■ What you have to do
Each line below should be repeated exactly, but no picture should be carried over.

==*==

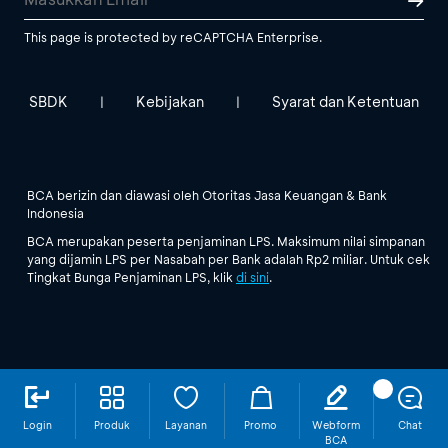
This page is protected by reCAPTCHA Enterprise.
SBDK
Kebijakan
Syarat dan Ketentuan
|
|
BCA berizin dan diawasi oleh Otoritas Jasa Keuangan & Bank
Indonesia
BCA merupakan peserta penjaminan LPS. Maksimum nilai simpanan
yang dijamin LPS per Nasabah per Bank adalah Rp2 miliar. Untuk cek
Tingkat Bunga Penjaminan LPS, klik
di sini
.
Login
Produk
Layanan
Promo
Webform
Chat
BCA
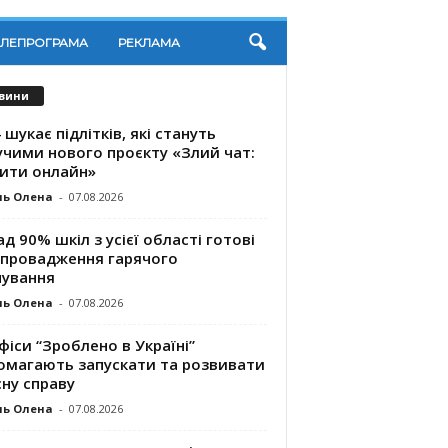
ЕЛЕПРОГРАМА
РЕКЛАМА
вини
 шукає підлітків, які стануть
учими нового проєкту «Злий чат:
ити онлайн»
ль Олена
-
07.08.2026
д 90% шкіл з усієї області готові
впровадження гарячого
чування
ль Олена
-
07.08.2026
фіси “Зроблено в Україні”
омагають запускaти та розвивати
ну справу
ль Олена
-
07.08.2026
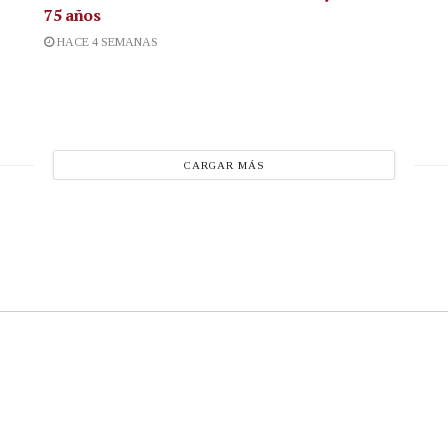
75 años
HACE 4 SEMANAS
CARGAR MÁS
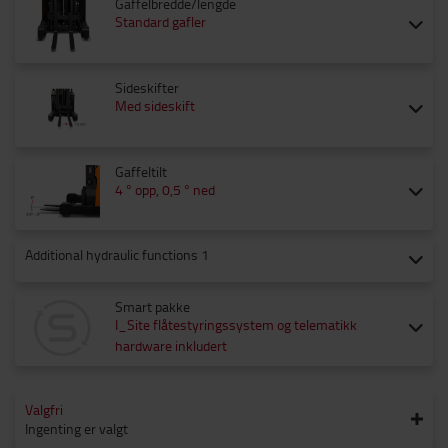
Gaffelbredde/lengde
Standard gafler
Sideskifter
Med sideskift
Gaffeltilt
4 ° opp, 0,5 ° ned
Additional hydraulic functions 1
Smart pakke
I_Site flåtestyringssystem og telematikk
hardware inkludert
Valgfri
Ingenting er valgt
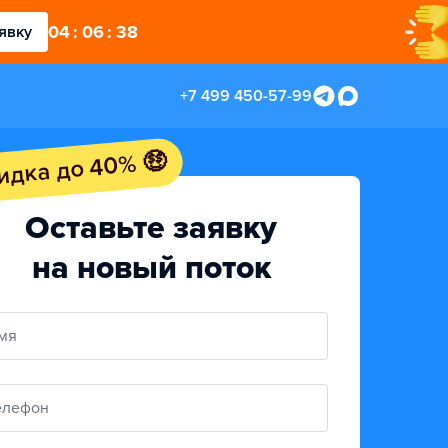
04
:
06
:
37
явку
+7 499 450-57-99
идка до 40% 🤑
Оставьте заявку
на новый поток
мя
елефон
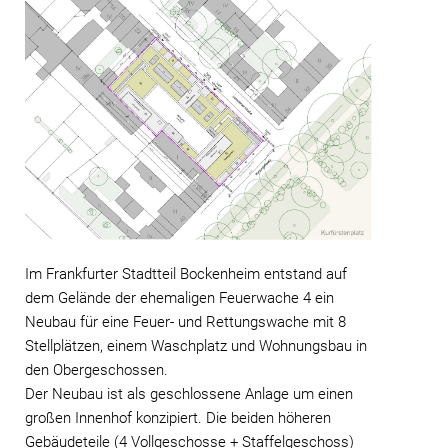
Im Frankfurter Stadtteil Bockenheim entstand auf
dem Gelände der ehemaligen Feuerwache 4 ein
Neubau für eine Feuer- und Rettungswache mit 8
Stellplätzen, einem Waschplatz und Wohnungsbau in
den Obergeschossen.
Der Neubau ist als geschlossene Anlage um einen
großen Innenhof konzipiert. Die beiden höheren
Gebäudeteile (4 Vollgeschosse + Staffelgeschoss)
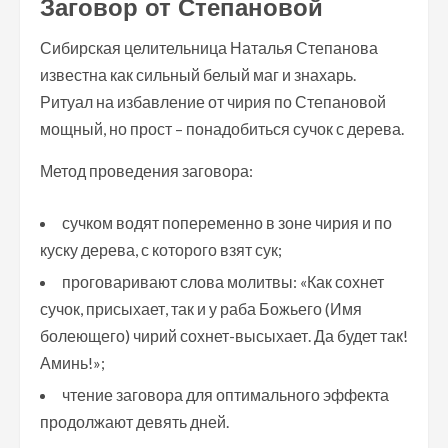
Заговор от Степановой
Сибирская целительница Наталья Степанова
известна как сильный белый маг и знахарь.
Ритуал на избавление от чирия по Степановой
мощный, но прост – понадобиться сучок с дерева.
Метод проведения заговора:
сучком водят попеременно в зоне чирия и по
куску дерева, с которого взят сук;
проговаривают слова молитвы: «Как сохнет
сучок, присыхает, так и у раба Божьего (Имя
болеющего) чирий сохнет-высыхает. Да будет так!
Аминь!»;
чтение заговора для оптимального эффекта
продолжают девять дней.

==*==

■ Reply
This page is protected by reCAPTCHA Enterprise.
SBDK
Kebijakan
Syarat dan Ketentuan
|
|
BCA berizin dan diawasi oleh Otoritas Jasa Keuangan & Bank
Indonesia
BCA merupakan peserta penjaminan LPS. Maksimum nilai simpanan
yang dijamin LPS per Nasabah per Bank adalah Rp2 miliar. Untuk cek
Tingkat Bunga Penjaminan LPS, klik
di sini
.
Login
Produk
Layanan
Promo
Webform
Chat
BCA
ЕЛЕПРОГРАМА
РЕКЛАМА
вини
 шукає підлітків, які стануть
учими нового проєкту «Злий чат:
ити онлайн»
ль Олена
-
07.08.2026
д 90% шкіл з усієї області готові
впровадження гарячого
чування
ль Олена
-
07.08.2026
фіси “Зроблено в Україні”
омагають запускaти та розвивати
ну справу
ль Олена
-
07.08.2026
75 años
HACE 4 SEMANAS
CARGAR MÁS
Gaffelbredde/lengde
Standard gafler
Sideskifter
Med sideskift
Gaffeltilt
4 ° opp, 0,5 ° ned
Additional hydraulic functions 1
Smart pakke
I_Site flåtestyringssystem og telematikk
hardware inkludert
Valgfri
Ingenting er valgt
04
:
06
:
37
явку
+7 499 450-57-99
идка до 40% 🤑
Оставьте заявку
на новый поток
мя
елефон
Im Frankfurter Stadtteil Bockenheim entstand auf
dem Gelände der ehemaligen Feuerwache 4 ein
Neubau für eine Feuer- und Rettungswache mit 8
Stellplätzen, einem Waschplatz und Wohnungsbau in
den Obergeschossen.
Der Neubau ist als geschlossene Anlage um einen
großen Innenhof konzipiert. Die beiden höheren
Gebäudeteile (4 Vollgeschosse + Staffelgeschoss)
Заговор от Степановой
Сибирская целительница Наталья Степанова
известна как сильный белый маг и знахарь.
Ритуал на избавление от чирия по Степановой
мощный, но прост – понадобиться сучок с дерева.
Метод проведения заговора:
сучком водят попеременно в зоне чирия и по
куску дерева, с которого взят сук;
проговаривают слова молитвы: «Как сохнет
сучок, присыхает, так и у раба Божьего (Имя
болеющего) чирий сохнет-высыхает. Да будет так!
Аминь!»;
чтение заговора для оптимального эффекта
продолжают девять дней.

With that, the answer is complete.